During my gap year, I had been accepted at the University of Vermont, my first choice college. I had grown up in Florida but my heart has always been in New England and a long winter in Maine (including  one of the worst ice storms the state has seen) did nothing to temper my desire to stay north. Because my sister and I were both going to be based in New Eng;and, my parents moved to Maine to start the work on  Arabella. Many of my breaks from school involved stripping varnish, sanding, oiling teak, and applying fresh varnish. The year at Landing School, with Paul, my teacher, had instilled perfectionist levels of expectation with varnish. I had to adjust my mindset with the work on Arabella, because restoring a boat is very different than building a new one. I have learned to realize, though, that the bumps and bruises underneath the varnish are part of what makes Arabella so special.
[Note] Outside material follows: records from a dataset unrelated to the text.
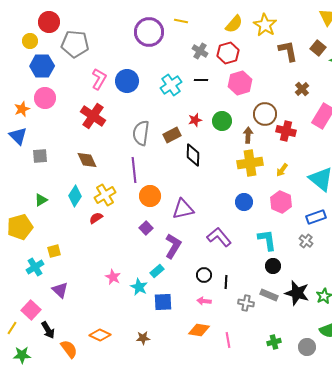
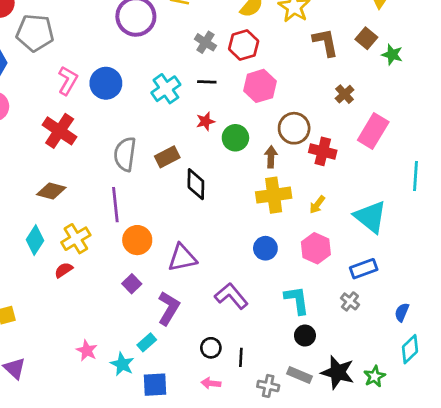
red star: (195, 120) -> (205, 121), moved
brown diamond: (87, 160) -> (51, 191), turned -50

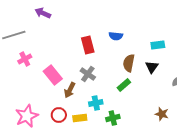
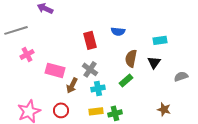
pink rectangle: (53, 75) -> (55, 70), turned -36
cyan cross: (96, 103) -> (98, 88), moved
yellow rectangle: (80, 118) -> (96, 111), moved

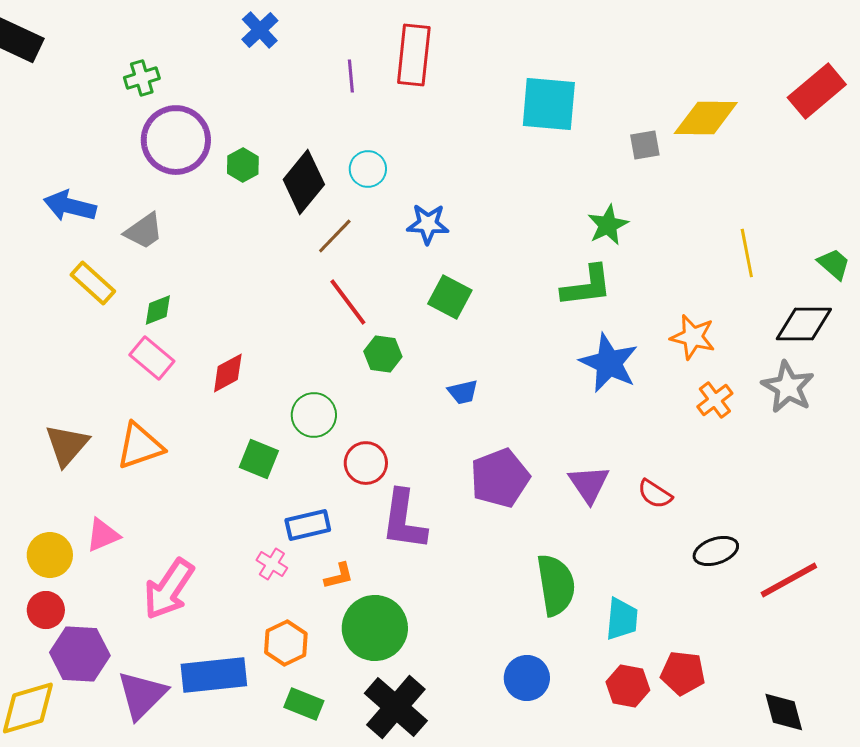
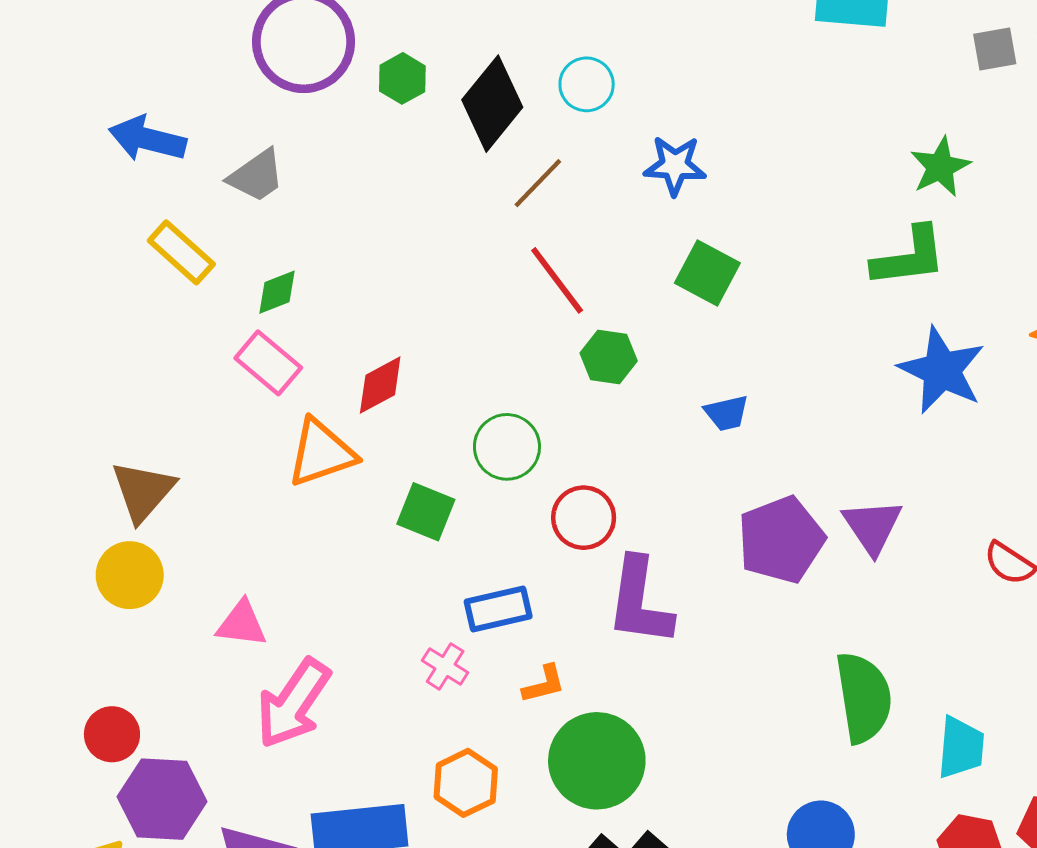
orange triangle: (140, 446) -> (321, 453), moved
purple triangle: (589, 484) -> (872, 526), moved
pink triangle: (103, 535) -> (242, 624), moved, turned 30
yellow circle: (50, 555) -> (130, 575), moved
As my parents wrapped up the restoration, I was wrapping up my college career and many of my classmates were applying for jobs. I knew long before Senior Year, that I didn’t want a traditional job. Growing up, I had watched my parents have a lot of flexibility and freedom with network marketing. I wanted to create the same flexibility and freedom that they had, so that when I have kids, I’ll be able to spend quality time with them, just as my parents did with me when I was growing up. I also understand the incredible financial potential of building a network marketing business. A traditional job could never create the same level of financial independence that I want. Even though I’ve just started my business, I’m already benefiting from the flexibility it provides.